What the task requires: Among the entries, which lines carry the string "animační"? Copy each of them.

Extracted page text data:

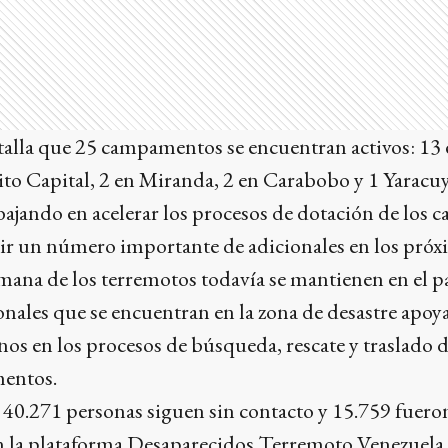
etalla que 25 campamentos se encuentran activos: 13 
rito Capital, 2 en Miranda, 2 en Carabobo y 1 Yaracu
bajando en acelerar los procesos de dotación de lo
rir un número importante de adicionales en los próx
ana de los terremotos todavía se mantienen en el pa
ionales que se encuentran en la zona de desastre apoy
nos en los procesos de búsqueda, rescate y traslado d
mentos.
e 40.271 personas siguen sin contacto y 15.759 fuero
n la plataforma Desaparecidos Terremoto Venezuela.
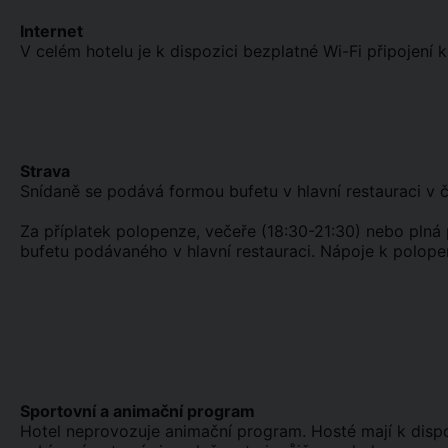
Internet
V celém hotelu je k dispozici bezplatné Wi-Fi připojení k
Strava
Snídaně se podává formou bufetu v hlavní restauraci v 
Za příplatek polopenze, večeře (18:30-21:30) nebo plná
bufetu podávaného v hlavní restauraci. Nápoje k polopen
Sportovní a animační program
Hotel neprovozuje animační program. Hosté mají k dispoz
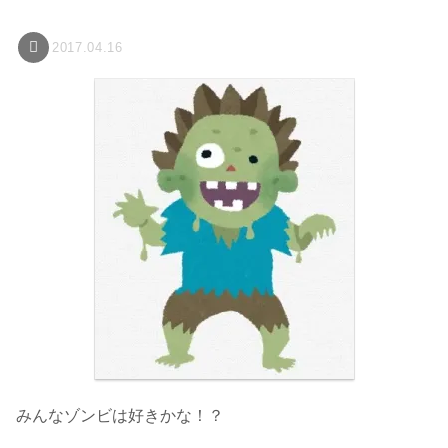
2017.04.16
みんなゾンビは好きかな！？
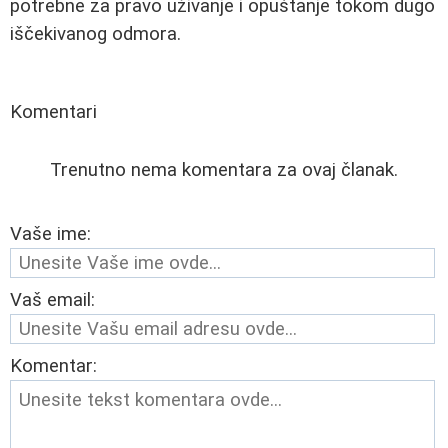
potrebne za pravo uživanje i opuštanje tokom dugo
iščekivanog odmora.
Komentari
Trenutno nema komentara za ovaj članak.
Vaše ime:
Vaš email:
Komentar:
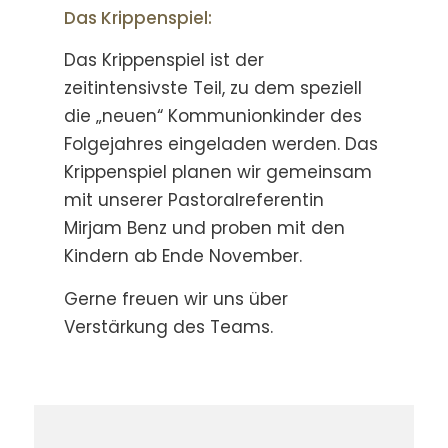
Das Krippenspiel:
Das Krippenspiel ist der
zeitintensivste Teil, zu dem speziell
die „neuen“ Kommunionkinder des
Folgejahres eingeladen werden. Das
Krippenspiel planen wir gemeinsam
mit unserer Pastoralreferentin
Mirjam Benz und proben mit den
Kindern ab Ende November.
Gerne freuen wir uns über
Verstärkung des Teams.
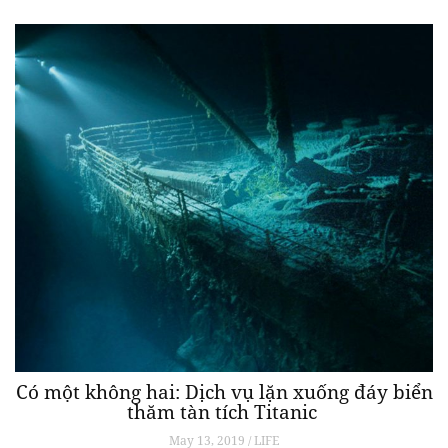
Có một không hai: Dịch vụ lặn xuống đáy biển
thăm tàn tích Titanic
May 13, 2019 / LIFE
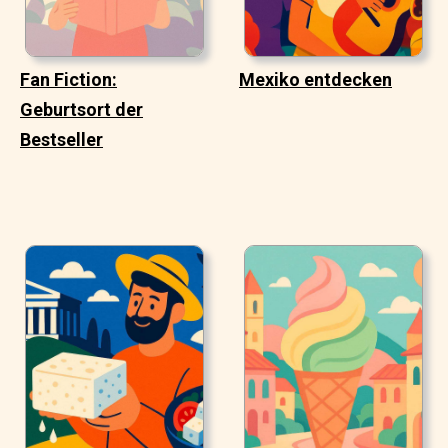
Fan Fiction:
Mexiko entdecken
Geburtsort der
Bestseller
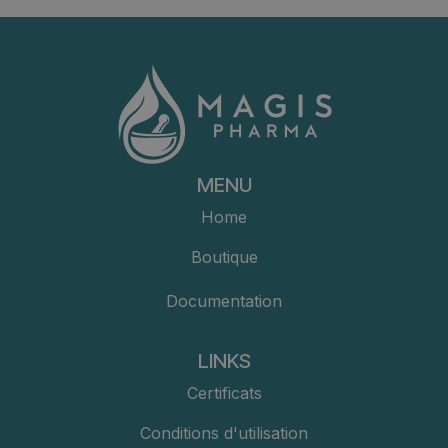
MENU
Home
Boutique
Documentation
LINKS
Certificats
Conditions d'utilisation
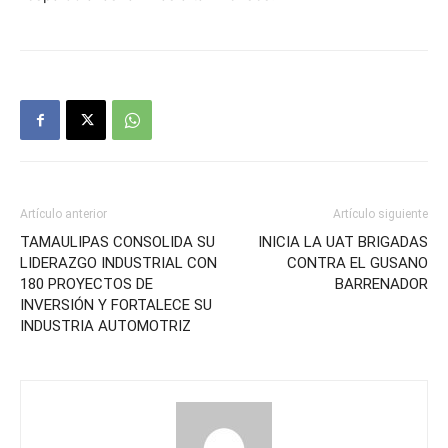
Artículo anterior
Artículo siguiente
TAMAULIPAS CONSOLIDA SU
INICIA LA UAT BRIGADAS
LIDERAZGO INDUSTRIAL CON
CONTRA EL GUSANO
180 PROYECTOS DE
BARRENADOR
INVERSIÓN Y FORTALECE SU
INDUSTRIA AUTOMOTRIZ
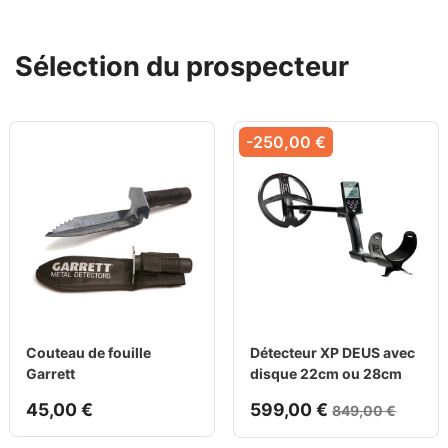
Sélection du prospecteur
-250,00 €
Couteau de fouille
Détecteur XP DEUS avec
Garrett
disque 22cm ou 28cm
45,00 €
599,00 €
849,00 €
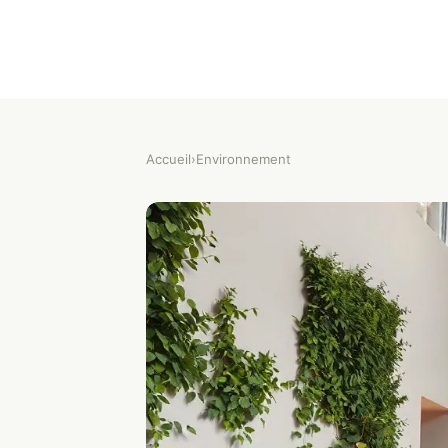
Accueil
›
Environnement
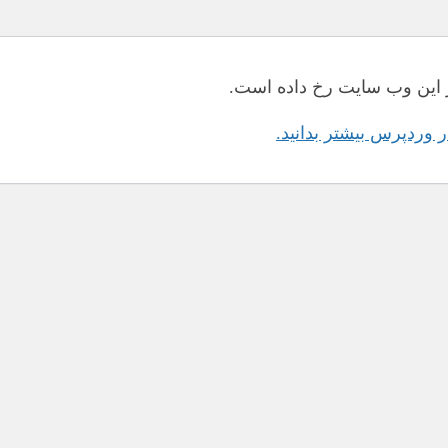
این وب سایت رخ داده است.
در وردپرس بیشتر بدانید.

Exercise output:
Sportovní a animační program
Hotel neprovozuje animační program. Hosté mají k dispoz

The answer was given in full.